The judgment of the court below should be affirmed.
1st. The question asked the photographer on cross-examination by counsel for the appellee was proper, and the reply thereto was admissible. Evidence that a defendant charged with injuring the plaintiff is insured against liability therefor is not admissible on the issue of the infliction vel non of the injury for it has no relevancy thereto, but it is admissible when relative to other material issues in the case, among which is the bias or interest of a witness offered by the defendant. 5 Am. Jur. "Automobiles," sec. 622; 36 C.J. 1128, sec. 128; and Note Stehouwer v. Lewis, 74 A.L.R. 852. The appellee was entitled to have the jury informed as to why and for whom these photographs were taken in order to determine what weight they would give to them.
2nd. Even had the evidence been admitted, but wrongfully, the error thereby committed would have been harmless. If the question and answer indicated to the *Page 864 jury that the appellant was protected by liability insurance, it could only have been because of the commonly known fact that liability insurance is carried by practically all owners of motor vehicles. It therefore brought nothing new into the knowledge of the jurors.

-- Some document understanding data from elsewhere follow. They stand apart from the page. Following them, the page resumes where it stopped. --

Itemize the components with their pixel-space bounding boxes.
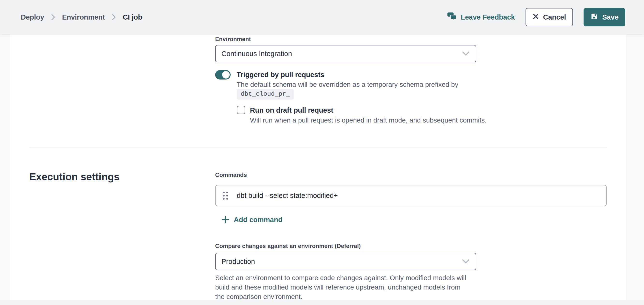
breadcrumb: Deploy Environment CI job — [21, 13, 142, 21]
breadcrumb-separator-icon — [51, 14, 55, 20]
plus-icon — [221, 216, 230, 224]
toggle-knob — [222, 71, 230, 78]
schema-prefix-chip: dbt_cloud_pr_ — [237, 89, 294, 100]
environment-select[interactable]: Continuous Integration — [215, 45, 476, 62]
pr-trigger-description: The default schema will be overridden as… — [237, 80, 478, 89]
deferral-help-text: Select an environment to compare code ch… — [215, 273, 471, 301]
execution-settings-title: Execution settings — [29, 171, 120, 183]
deferral-label: Compare changes against an environment (… — [215, 243, 361, 250]
chevron-down-icon — [462, 259, 470, 264]
header-actions: Leave Feedback Cancel Save — [447, 8, 625, 26]
cancel-label: Cancel — [543, 13, 566, 21]
breadcrumb-item-environment[interactable]: Environment — [62, 13, 105, 21]
cancel-button[interactable]: Cancel — [526, 8, 573, 26]
environment-select-value: Continuous Integration — [222, 50, 292, 58]
save-label: Save — [602, 13, 618, 21]
page-bottom-strip — [0, 300, 644, 305]
deferral-select-value: Production — [222, 258, 255, 266]
command-input[interactable]: dbt build --select state:modified+ — [237, 192, 338, 200]
environment-label: Environment — [215, 36, 251, 42]
breadcrumb-item-deploy[interactable]: Deploy — [21, 13, 44, 21]
section-divider — [29, 147, 607, 148]
deferral-select[interactable]: Production — [215, 253, 476, 270]
draft-pr-title: Run on draft pull request — [250, 106, 333, 115]
close-icon — [532, 13, 539, 22]
add-command-label: Add command — [234, 216, 282, 224]
leave-feedback-label: Leave Feedback — [461, 13, 515, 21]
command-row[interactable]: dbt build --select state:modified+ — [215, 185, 607, 206]
drag-handle-icon[interactable] — [220, 189, 230, 202]
draft-pr-description: Will run when a pull request is opened i… — [250, 116, 506, 125]
breadcrumb-separator-icon — [112, 14, 116, 20]
pr-trigger-title: Triggered by pull requests — [237, 70, 324, 79]
draft-pr-checkbox[interactable] — [237, 106, 245, 114]
save-button[interactable]: Save — [584, 8, 625, 26]
feedback-chat-icon — [447, 12, 457, 22]
breadcrumb-item-ci-job: CI job — [123, 13, 142, 21]
leave-feedback-button[interactable]: Leave Feedback — [447, 12, 515, 22]
commands-label: Commands — [215, 172, 247, 178]
pr-trigger-toggle[interactable] — [215, 70, 230, 80]
chevron-down-icon — [462, 51, 470, 56]
header-bar: Deploy Environment CI job Leave Feedback… — [0, 0, 644, 34]
add-command-button[interactable]: Add command — [221, 216, 282, 224]
save-icon — [590, 12, 598, 22]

3rd. The question and answer was excluded from the jury's consideration, and they were charged expressly not to consider it. We should presume, if trial by jury is not to be abandoned, that jurors are honest and intelligent men; and, until the contrary appears will "true verdicts give according to the evidence," as required by their oath of office; will obey the instructions given them by the trial judge; and will discharge their duties as conscientiously as we discharge ours. If the trial judge excludes incompetent evidence when offered, he has discharged his full duty to a litigant and given him all the protection the law requires.